O documento, divulgado recentemente, traz um inventário das ferramentas comerciais de IA usadas pelo DHS em tarefas que vão desde a geração de rascunhos de documentos até o gerenciamento de cibersegurança.
Em uma seção sobre “editar imagens, vídeos ou outros materiais de comunicação pública usando IA”, o texto revela, pela primeira vez, que o DHS está usando o gerador de vídeos Veo 3, do Google, e o Adobe Firefly, estimando que a agência tenha entre 100 e 1.000 licenças dessas ferramentas. O documento também informa que o DHS usa o Microsoft Copilot Chat para gerar primeiros rascunhos de documentos e resumir relatórios longos, além do software Poolside para tarefas de programação e de ferramentas de outras empresas.
Google, Adobe e o DHS não responderam imediatamente aos pedidos de comentário.
A notícia detalha como agências como a Immigration and Customs Enforcement (ICE), que integra o DHS, podem estar produzindo grandes volumes de conteúdo compartilhados no X e em outros canais, à medida que as operações de imigração se expandem por cidades dos EUA. Elas publicaram posts celebrando um “Natal após deportações em massa”, fizeram referências a versículos bíblicos e ao nascimento de Cristo, exibiram rostos de pessoas presas pela agência e compartilharam anúncios voltados ao recrutamento de agentes. As agências também usaram repetidamente músicas sem permissão de artistas em seus vídeos.
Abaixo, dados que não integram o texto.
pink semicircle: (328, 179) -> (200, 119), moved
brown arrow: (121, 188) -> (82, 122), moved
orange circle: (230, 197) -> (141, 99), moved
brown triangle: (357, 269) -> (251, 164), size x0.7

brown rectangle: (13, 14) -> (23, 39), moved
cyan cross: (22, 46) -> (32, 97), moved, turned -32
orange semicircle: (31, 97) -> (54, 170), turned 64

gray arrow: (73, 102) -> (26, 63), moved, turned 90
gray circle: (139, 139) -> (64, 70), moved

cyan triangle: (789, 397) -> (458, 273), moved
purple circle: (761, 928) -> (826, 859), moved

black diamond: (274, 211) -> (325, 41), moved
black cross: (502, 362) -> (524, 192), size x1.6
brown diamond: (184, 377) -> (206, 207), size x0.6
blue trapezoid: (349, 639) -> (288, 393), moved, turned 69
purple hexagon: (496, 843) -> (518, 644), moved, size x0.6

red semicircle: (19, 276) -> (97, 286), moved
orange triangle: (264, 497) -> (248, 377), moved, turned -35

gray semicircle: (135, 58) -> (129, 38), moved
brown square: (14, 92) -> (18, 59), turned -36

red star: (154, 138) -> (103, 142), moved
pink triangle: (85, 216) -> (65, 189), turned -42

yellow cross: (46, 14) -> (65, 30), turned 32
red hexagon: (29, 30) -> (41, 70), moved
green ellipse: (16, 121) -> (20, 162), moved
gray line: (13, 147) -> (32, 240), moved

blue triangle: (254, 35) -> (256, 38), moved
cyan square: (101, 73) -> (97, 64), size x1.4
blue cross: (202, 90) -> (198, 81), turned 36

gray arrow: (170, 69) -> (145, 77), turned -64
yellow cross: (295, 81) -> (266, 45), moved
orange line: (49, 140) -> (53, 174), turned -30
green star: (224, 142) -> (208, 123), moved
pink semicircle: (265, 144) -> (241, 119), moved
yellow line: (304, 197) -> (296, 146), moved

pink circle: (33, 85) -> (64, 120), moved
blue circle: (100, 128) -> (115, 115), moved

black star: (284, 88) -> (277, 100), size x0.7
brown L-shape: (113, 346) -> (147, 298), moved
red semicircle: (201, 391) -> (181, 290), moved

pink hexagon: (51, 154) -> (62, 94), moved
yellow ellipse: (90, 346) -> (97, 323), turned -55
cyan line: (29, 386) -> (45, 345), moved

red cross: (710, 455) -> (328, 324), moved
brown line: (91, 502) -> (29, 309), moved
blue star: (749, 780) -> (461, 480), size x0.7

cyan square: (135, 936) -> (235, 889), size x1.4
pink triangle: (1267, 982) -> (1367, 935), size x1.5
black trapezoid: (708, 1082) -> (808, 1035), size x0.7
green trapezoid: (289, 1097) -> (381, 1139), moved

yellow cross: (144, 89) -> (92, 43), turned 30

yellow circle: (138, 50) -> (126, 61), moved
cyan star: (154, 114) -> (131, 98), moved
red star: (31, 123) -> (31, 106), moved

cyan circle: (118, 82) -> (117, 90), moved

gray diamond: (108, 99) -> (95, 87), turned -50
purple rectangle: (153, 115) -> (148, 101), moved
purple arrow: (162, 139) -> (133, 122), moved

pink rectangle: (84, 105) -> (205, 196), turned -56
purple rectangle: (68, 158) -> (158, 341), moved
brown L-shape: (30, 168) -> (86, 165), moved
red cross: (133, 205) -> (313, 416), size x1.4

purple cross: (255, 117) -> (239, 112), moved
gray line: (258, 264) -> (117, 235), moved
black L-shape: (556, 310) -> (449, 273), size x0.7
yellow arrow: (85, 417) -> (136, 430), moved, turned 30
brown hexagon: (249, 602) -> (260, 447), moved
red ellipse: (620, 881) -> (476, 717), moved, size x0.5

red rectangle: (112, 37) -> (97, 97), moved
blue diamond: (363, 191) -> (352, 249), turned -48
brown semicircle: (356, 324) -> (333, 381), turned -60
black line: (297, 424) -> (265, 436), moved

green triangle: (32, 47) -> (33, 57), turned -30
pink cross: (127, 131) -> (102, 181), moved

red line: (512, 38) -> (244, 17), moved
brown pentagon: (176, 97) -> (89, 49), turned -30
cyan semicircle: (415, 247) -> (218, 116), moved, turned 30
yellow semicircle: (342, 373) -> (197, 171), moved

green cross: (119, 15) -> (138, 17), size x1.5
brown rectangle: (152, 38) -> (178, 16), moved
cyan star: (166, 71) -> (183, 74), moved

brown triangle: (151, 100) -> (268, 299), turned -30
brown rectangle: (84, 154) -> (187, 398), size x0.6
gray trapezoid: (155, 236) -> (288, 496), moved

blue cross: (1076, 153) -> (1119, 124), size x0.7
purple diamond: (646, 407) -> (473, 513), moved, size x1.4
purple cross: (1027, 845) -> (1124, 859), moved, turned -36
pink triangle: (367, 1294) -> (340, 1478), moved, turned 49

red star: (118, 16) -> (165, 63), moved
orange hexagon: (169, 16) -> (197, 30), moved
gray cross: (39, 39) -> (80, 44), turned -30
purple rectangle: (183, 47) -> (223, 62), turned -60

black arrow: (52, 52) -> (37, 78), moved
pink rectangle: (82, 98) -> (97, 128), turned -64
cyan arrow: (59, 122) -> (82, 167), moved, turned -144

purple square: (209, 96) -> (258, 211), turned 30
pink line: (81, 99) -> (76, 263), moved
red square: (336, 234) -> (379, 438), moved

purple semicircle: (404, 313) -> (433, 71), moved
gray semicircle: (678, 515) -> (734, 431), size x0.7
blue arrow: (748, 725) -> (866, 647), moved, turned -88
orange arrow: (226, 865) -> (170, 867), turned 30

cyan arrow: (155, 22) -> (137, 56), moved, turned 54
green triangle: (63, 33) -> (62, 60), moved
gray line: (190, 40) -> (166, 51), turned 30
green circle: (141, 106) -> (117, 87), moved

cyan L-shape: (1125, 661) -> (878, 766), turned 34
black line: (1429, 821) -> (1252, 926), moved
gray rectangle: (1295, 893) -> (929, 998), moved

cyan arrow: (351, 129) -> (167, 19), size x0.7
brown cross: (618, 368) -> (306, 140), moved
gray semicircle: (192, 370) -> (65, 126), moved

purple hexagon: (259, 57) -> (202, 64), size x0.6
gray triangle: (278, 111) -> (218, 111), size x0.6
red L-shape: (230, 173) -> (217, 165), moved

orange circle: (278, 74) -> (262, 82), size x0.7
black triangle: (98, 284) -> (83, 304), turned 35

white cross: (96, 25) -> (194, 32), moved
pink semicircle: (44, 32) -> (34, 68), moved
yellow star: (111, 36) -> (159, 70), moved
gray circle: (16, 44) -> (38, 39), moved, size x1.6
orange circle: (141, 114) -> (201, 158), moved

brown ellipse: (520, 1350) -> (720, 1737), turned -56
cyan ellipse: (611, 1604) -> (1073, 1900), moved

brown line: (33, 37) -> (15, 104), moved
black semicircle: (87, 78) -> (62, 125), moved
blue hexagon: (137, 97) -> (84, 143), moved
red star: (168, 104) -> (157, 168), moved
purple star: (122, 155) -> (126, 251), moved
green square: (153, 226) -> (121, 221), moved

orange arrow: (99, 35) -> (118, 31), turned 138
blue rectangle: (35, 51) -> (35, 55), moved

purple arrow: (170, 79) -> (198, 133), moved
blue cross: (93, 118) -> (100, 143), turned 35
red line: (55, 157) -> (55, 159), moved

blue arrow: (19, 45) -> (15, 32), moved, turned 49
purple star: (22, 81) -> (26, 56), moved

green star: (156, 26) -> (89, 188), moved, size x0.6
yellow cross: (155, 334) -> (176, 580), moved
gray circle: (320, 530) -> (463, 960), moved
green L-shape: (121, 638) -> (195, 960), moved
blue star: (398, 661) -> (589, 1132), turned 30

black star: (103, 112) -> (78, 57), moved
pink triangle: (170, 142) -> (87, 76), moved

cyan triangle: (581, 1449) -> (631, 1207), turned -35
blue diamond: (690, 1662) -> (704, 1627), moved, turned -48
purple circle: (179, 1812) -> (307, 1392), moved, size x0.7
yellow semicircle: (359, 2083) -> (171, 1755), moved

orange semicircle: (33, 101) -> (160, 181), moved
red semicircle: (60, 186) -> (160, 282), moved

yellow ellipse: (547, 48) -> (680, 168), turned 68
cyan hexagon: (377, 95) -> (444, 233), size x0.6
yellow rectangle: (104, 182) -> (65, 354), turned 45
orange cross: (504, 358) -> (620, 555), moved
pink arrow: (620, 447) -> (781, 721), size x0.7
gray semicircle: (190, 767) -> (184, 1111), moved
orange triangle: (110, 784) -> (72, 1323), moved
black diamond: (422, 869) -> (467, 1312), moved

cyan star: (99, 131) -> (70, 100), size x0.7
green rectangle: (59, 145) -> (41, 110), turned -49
Parte do conteúdo, especialmente vídeos, tem aparência de ter sido gerada por IA, mas, até agora, não estava claro quais modelos as agências poderiam estar usando. Este é o primeiro indício concreto de que esse tipo de gerador está sendo utilizado pelo DHS para criar conteúdo destinado ao público.
Ainda é impossível verificar qual empresa ajudou a criar uma peça específica de conteúdo, ou mesmo se ela foi gerada por IA. A Adobe oferece opções para aplicar uma marca d’água em vídeos feitos com suas ferramentas, indicando que foram gerados por IA, por exemplo, mas essa identificação nem sempre permanece intacta quando o conteúdo é enviado e compartilhado em diferentes sites.
O documento revela que o DHS vem usando, especificamente, o Flow, uma ferramenta do Google que combina o gerador de vídeos Veo 3 com um conjunto de recursos de produção audiovisual. Usuários podem gerar clipes e montar vídeos inteiros com IA, incluindo vídeos com som, diálogos e ruído de fundo, o que os torna hiper-realistas. A Adobe lançou seu gerador Firefly em 2023, prometendo que ele não usa conteúdo protegido por direitos autorais, nem no treinamento, nem nas saídas geradas. Assim como as ferramentas do Google, as da Adobe podem gerar vídeos, imagens, trilhas sonoras e fala. O documento não traz mais detalhes sobre como a agência está usando essas ferramentas de geração de vídeo.
Trabalhadores de grandes empresas de tecnologia, incluindo mais de 140 funcionários atuais e ex-funcionários do Google e mais de 30 da Adobe, vêm pressionando seus empregadores, nas últimas semanas, a se posicionarem contra a ICE, em meio à repercussão do tiroteio que matou Alex Pretti em 24 de janeiro. A liderança do Google não fez declarações em resposta a isso. Em outubro, Google e Apple removeram de suas lojas de aplicativos apps destinados a rastrear avistamentos da ICE, citando riscos à segurança.
Um documento adicional, divulgado na quarta-feira, revelou novos detalhes sobre como a agência está usando produtos de IA mais nichados, incluindo um aplicativo de reconhecimento facial usado pela ICE, como noticiado pela primeira vez pela 404 Media em junho.